Day Q2 (Quarantine day two  )

Everything seems to be going well, they are all active. The one with the 'scrape' mark doesn't appear to be any worse, and I'm convinced that it is likely a different species than the rest. That could explain the less rough appearance; maybe the 'scrape' is some normal feature, or a healed scar. I'm still going to keep an eye on it though, but I won't do anything drastic like chopping off the bad arm 

I put in two fist sized pieces of liverock from the main tank. Each has a little hair algea (something I've been battling for months in the main tank), and some polycheat (sp) worms. The made tracks towards the rocks and in no time, each rock had three starfish. While I was watching the largest starfish, it expelled some milky-white fluid into the water. I didn't see if it came out of the bottom (likely) or the top, but it quickly dissipated into the water column. I'm going to assume that it 'pooped' unless somebody tells me differently.

I still need to add more water, but I haven't been to the store for purified water, yet. I haven't topped off my main tank, so I can't pull more aged water off for the Q-tank. This will happen by this weekend though, and I'll get that powerfilter on the Q-tank.

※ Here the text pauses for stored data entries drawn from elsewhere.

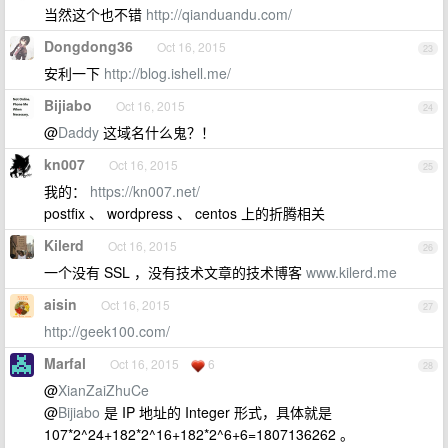
当然这个也不错
http://qianduandu.com/
Dongdong36
Oct 16, 2015
23
安利一下
http://blog.ishell.me/
Bijiabo
Oct 16, 2015
24
@
Daddy
这域名什么鬼？！
kn007
Oct 16, 2015
25
我的：
https://kn007.net/
postfix 、 wordpress 、 centos 上的折腾相关
Kilerd
Oct 16, 2015
26
一个没有 SSL ，没有技术文章的技术博客
www.kilerd.me
aisin
Oct 16, 2015
27
http://geek100.com/
Marfal
Oct 16, 2015
6
28
@
XianZaiZhuCe
@
Bijiabo
是 IP 地址的 Integer 形式，具体就是
107*2^24+182*2^16+182*2^6+6=1807136262 。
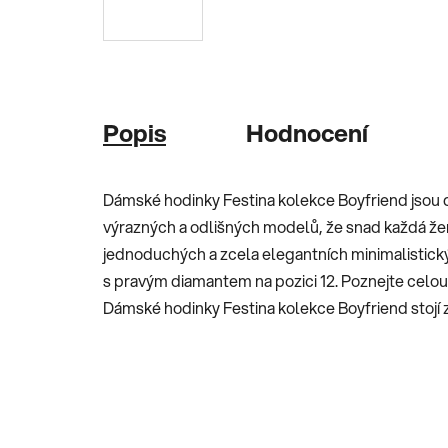
Popis
Hodnocení
Dámské hodinky Festina kolekce Boyfriend jsou d
výrazných a odlišných modelů, že snad každá že
jednoduchých a zcela elegantních minimalistick
s pravým diamantem na pozici 12. Poznejte celou 
Dámské hodinky Festina kolekce Boyfriend stojí z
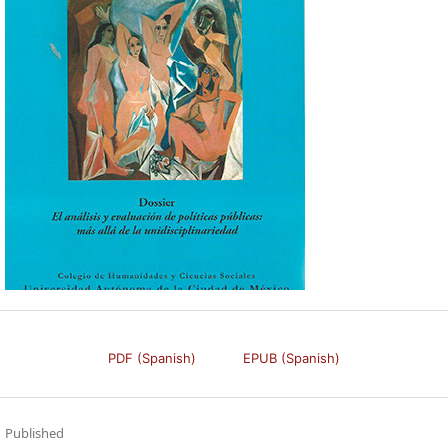
PDF (Spanish)
EPUB (Spanish)
Published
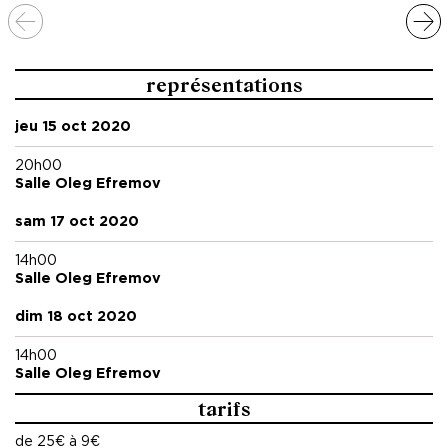
représentations
jeu 15 oct 2020
20h00
Salle Oleg Efremov
sam 17 oct 2020
14h00
Salle Oleg Efremov
dim 18 oct 2020
14h00
Salle Oleg Efremov
tarifs
de 25€ à 9€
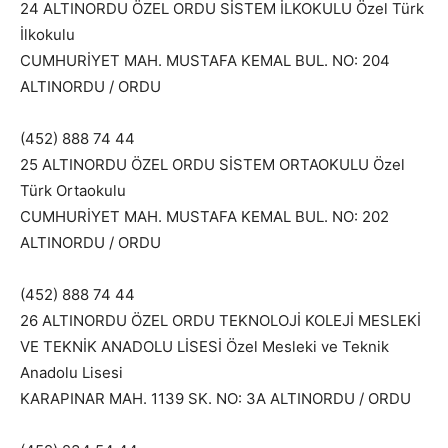
24 ALTINORDU ÖZEL ORDU SİSTEM İLKOKULU Özel Türk
İlkokulu
CUMHURİYET MAH. MUSTAFA KEMAL BUL. NO: 204
ALTINORDU / ORDU
(452) 888 74 44
25 ALTINORDU ÖZEL ORDU SİSTEM ORTAOKULU Özel
Türk Ortaokulu
CUMHURİYET MAH. MUSTAFA KEMAL BUL. NO: 202
ALTINORDU / ORDU
(452) 888 74 44
26 ALTINORDU ÖZEL ORDU TEKNOLOJİ KOLEJİ MESLEKİ
VE TEKNİK ANADOLU LİSESİ Özel Mesleki ve Teknik
Anadolu Lisesi
KARAPINAR MAH. 1139 SK. NO: 3A ALTINORDU / ORDU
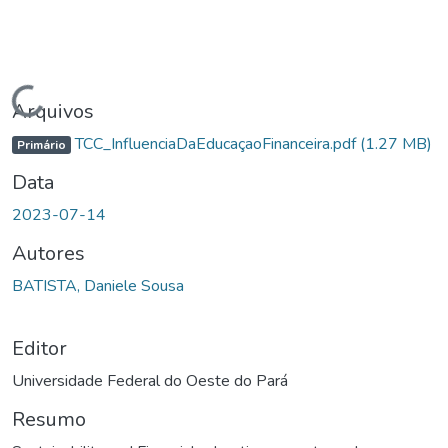
Carregando...
Arquivos
TCC_InfluenciaDaEducaçaoFinanceira.pdf
(1.27 MB)
Primário
Data
2023-07-14
Autores
BATISTA, Daniele Sousa
Editor
Universidade Federal do Oeste do Pará
Resumo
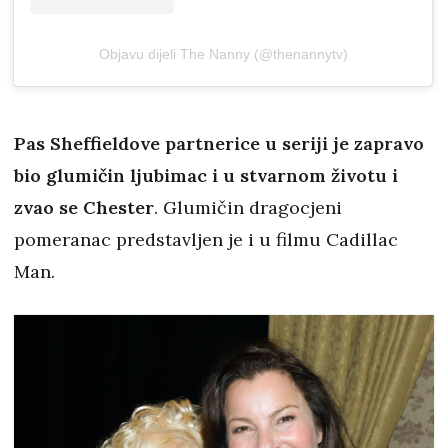
Objavu dijeli The Nanny (@thenannytv)
Pas Sheffieldove partnerice u seriji je zapravo
bio glumičin ljubimac i u stvarnom životu i
zvao se Chester
. Glumičin dragocjeni
pomeranac predstavljen je i u filmu Cadillac
Man.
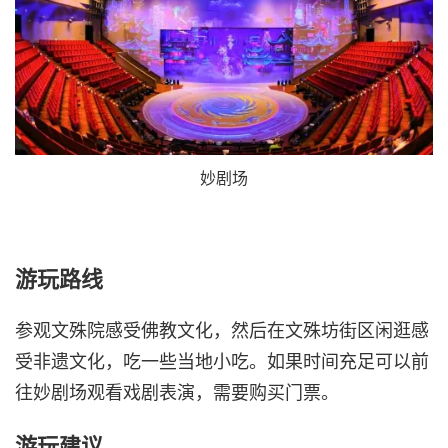
妙剧场
游玩路线
参观文殊院感受佛教文化，然后在文殊坊街区闲逛感
受非遗文化，吃一些当地小吃。如果时间充足可以前
往妙剧场观看戏剧表演，需要购买门票。
游玩建议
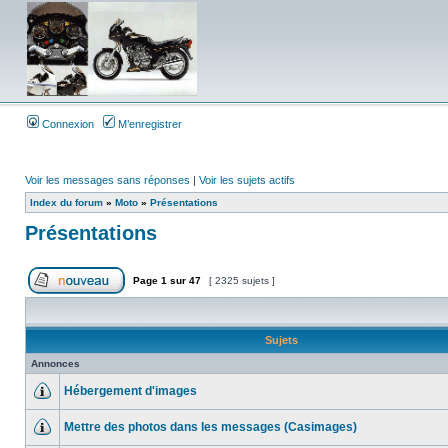
Connexion
M’enregistrer
Voir les messages sans réponses
|
Voir les sujets actifs
Index du forum
»
Moto
»
Présentations
Présentations
Page
1
sur
47
[ 2325 sujets ]
Sujets
Annonces
Hébergement d'images
Mettre des photos dans les messages (Casimages)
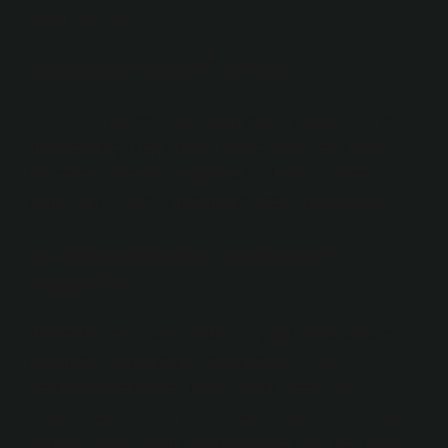
daha fazla olabilir.
Eş anlam nedir 5 örnek?
Eş anlamlı kelimeler birbirinin yerine kullanılabilir ve
dilimizde birçok eş anlamlı kelime vardır. Eş anlamlı
kelimelere örnekler: head-head, number-of-pieces,
value-value, white-white gibi kelimeler kullanılabilir.
Eş anlamlısı olan kelimeler
nelerdir?
Türkçedeki eş anlamlılardan biri çoğunlukla yabancı
kökenlidir. Değer-değer, cevap-cevap, yıl-yıl,
medeniyet-medeniyet, fırsat-olasılık, acele-acil,
deprem-zelzele, fakir-fakir, misafir-misafir, sınav-sınav,
yöntem-yöntem, sorun-problem, araç-araç, alet-cihaz,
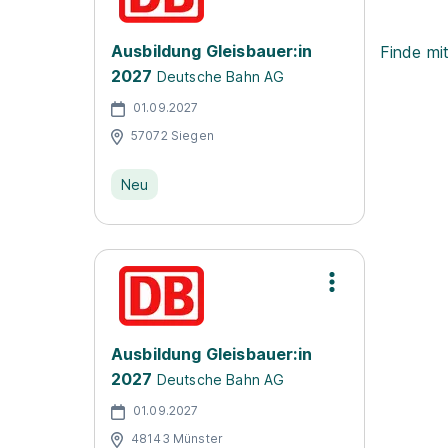
Ausbildung Gleisbauer:in
Finde mi
2027
Deutsche Bahn AG
01.09.2027
57072 Siegen
Neu
Ausbildung Gleisbauer:in
2027
Deutsche Bahn AG
01.09.2027
48143 Münster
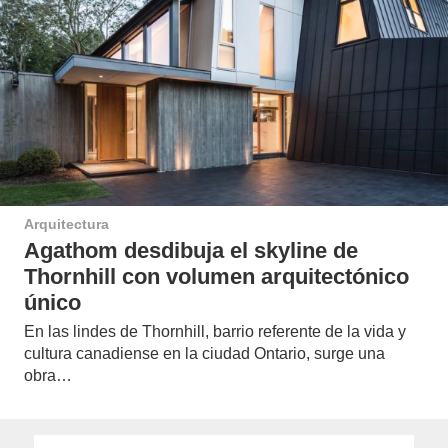
Arquitectura
Agathom desdibuja el skyline de
Thornhill con volumen arquitectónico
único
En las lindes de Thornhill, barrio referente de la vida y
cultura canadiense en la ciudad Ontario, surge una
obra…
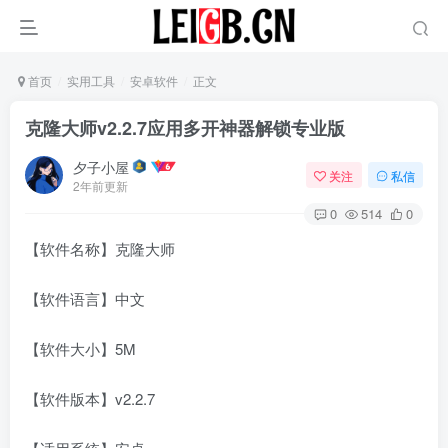
首页
实用工具
安卓软件
正文
克隆大师v2.2.7应用多开神器解锁专业版
夕子小屋
关注
私信
2年前更新
0
514
0
【软件名称】克隆大师
【软件语言】中文
【软件大小】5M
【软件版本】v2.2.7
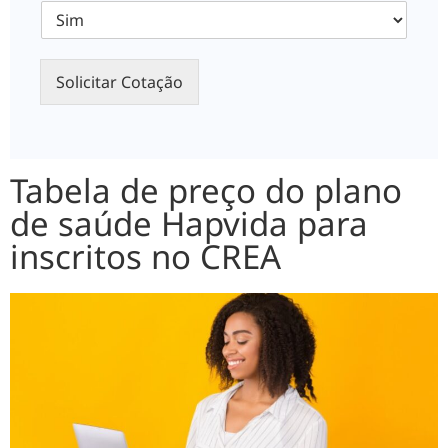
Solicitar Cotação
Tabela de preço do plano
de saúde Hapvida para
inscritos no CREA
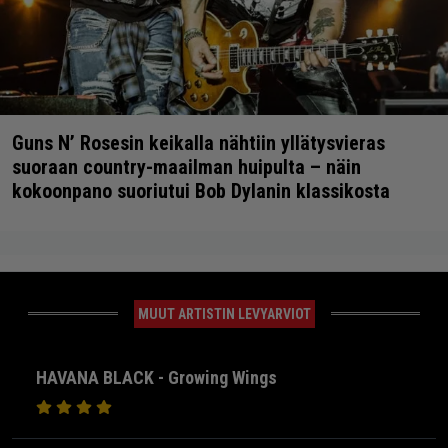
Guns N’ Rosesin keikalla nähtiin yllätysvieras
suoraan country-maailman huipulta – näin
kokoonpano suoriutui Bob Dylanin klassikosta
MUUT ARTISTIN LEVYARVIOT
HAVANA BLACK - Growing Wings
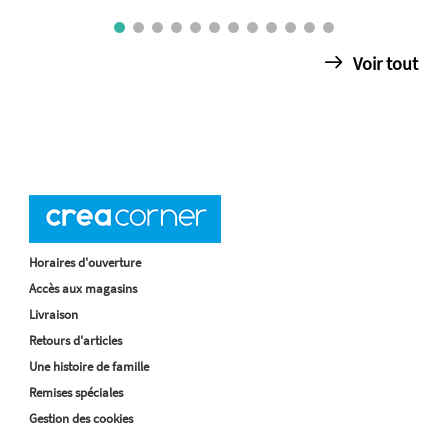
Voir tout
Horaires d'ouverture
Accès aux magasins
Livraison
Retours d'articles
Une histoire de famille
Remises spéciales
Gestion des cookies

If they clean off the liverock by the time I get home from work, I'll feed them some shrimp or clam this afternoon.


----------



## CMonroe

Q-Day 4

They are all doing well. I have more water in the tank, so they have more room to explore. They don't seem interested in the aglae on the rocks, but I think one ate a small piece of fish. The others didn't seem to interested in the fish, but one of the smaller ones seemed to diliberately move on top of the food, and sit there for hours. I couldn't see anything, and it took so long that I don't know if it ate it, or if it moved off, and the current carried the food away. Maybe next time I will get to see the stomach extend around the food. The largest one passed directly over a piece of food but didn't eat it. I still don't have the pictures ready, but I'm working on it.

CMonroe


----------



## CMonroe

Day 16 and they are all still alive, active, and acclimated. I asked the guy at the LFS how often I should feed my 'sea stars' and he said not to, they are scavengers, and will find their own food. That didn't sound like the best advice, so what do you folks think? I've read I should feed them once ever couple weeks, does that sound like better advice?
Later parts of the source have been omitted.